(Dataset entries)
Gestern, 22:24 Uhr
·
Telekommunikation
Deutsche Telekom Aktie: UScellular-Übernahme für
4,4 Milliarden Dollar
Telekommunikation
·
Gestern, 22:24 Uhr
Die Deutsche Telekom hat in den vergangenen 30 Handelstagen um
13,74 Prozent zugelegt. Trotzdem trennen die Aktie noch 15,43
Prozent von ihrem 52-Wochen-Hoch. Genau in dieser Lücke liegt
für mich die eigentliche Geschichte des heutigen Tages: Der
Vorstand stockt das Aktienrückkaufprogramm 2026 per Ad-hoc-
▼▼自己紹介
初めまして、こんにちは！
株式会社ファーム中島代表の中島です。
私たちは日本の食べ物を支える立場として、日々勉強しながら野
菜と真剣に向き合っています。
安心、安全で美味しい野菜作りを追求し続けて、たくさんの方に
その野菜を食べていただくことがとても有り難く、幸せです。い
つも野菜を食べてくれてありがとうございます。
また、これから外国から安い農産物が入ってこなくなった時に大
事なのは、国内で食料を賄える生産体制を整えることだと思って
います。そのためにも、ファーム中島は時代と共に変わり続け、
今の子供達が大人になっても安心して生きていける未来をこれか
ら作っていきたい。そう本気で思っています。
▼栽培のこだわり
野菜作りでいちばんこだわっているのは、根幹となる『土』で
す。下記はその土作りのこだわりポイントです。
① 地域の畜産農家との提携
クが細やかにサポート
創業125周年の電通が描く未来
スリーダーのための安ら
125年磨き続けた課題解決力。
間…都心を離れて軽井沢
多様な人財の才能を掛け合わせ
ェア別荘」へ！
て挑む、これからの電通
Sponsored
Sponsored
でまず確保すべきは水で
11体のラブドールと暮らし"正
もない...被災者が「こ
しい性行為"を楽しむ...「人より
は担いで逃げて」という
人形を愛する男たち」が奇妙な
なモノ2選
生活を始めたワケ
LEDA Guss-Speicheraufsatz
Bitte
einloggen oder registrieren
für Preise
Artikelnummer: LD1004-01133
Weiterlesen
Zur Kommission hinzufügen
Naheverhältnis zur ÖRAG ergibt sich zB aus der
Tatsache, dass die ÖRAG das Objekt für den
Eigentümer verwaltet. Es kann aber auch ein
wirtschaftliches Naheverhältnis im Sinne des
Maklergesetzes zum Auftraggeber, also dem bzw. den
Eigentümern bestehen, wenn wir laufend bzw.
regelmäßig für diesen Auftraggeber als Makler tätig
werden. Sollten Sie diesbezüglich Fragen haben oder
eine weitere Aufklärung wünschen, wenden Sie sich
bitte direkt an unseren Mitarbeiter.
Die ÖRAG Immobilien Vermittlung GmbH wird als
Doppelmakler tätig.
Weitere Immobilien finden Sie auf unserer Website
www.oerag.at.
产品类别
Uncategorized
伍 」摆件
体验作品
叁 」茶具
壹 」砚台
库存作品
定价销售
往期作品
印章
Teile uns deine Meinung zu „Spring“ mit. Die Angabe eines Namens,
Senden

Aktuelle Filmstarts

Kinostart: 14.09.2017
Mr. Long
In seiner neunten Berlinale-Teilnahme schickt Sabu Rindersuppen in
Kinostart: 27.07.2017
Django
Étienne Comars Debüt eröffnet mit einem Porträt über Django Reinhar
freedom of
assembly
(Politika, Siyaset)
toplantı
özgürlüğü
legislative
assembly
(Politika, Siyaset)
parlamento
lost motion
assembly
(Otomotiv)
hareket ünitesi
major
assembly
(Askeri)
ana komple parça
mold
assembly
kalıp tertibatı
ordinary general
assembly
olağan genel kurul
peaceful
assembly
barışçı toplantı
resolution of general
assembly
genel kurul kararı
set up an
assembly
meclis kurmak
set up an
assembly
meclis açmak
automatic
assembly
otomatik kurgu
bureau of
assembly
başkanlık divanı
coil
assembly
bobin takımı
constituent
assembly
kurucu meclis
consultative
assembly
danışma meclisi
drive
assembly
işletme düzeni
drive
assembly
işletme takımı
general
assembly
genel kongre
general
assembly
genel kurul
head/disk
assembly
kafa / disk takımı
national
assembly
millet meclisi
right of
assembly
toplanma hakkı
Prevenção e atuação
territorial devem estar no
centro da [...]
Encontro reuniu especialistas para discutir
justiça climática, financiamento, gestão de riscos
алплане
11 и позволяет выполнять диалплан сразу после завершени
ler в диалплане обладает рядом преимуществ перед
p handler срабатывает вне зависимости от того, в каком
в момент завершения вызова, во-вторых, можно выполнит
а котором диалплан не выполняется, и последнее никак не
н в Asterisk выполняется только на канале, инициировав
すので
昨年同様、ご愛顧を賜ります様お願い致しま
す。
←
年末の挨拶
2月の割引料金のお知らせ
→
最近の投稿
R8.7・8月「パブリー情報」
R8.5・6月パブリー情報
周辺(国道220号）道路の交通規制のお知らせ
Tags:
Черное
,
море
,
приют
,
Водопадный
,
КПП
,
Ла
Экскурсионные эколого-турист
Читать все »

** WORK TO COMPLETE **
A verbatim transcription is needed of the lines above, starting at the line with "barışçı toplantı" and ending at the line with "millet meclisi", both included, and of nothing else.

** SOLUTION TO THIS TASK **
barışçı toplantı
resolution of general
assembly
genel kurul kararı
set up an
assembly
meclis kurmak
set up an
assembly
meclis açmak
automatic
assembly
otomatik kurgu
bureau of
assembly
başkanlık divanı
coil
assembly
bobin takımı
constituent
assembly
kurucu meclis
consultative
assembly
danışma meclisi
drive
assembly
işletme düzeni
drive
assembly
işletme takımı
general
assembly
genel kongre
general
assembly
genel kurul
head/disk
assembly
kafa / disk takımı
national
assembly
millet meclisi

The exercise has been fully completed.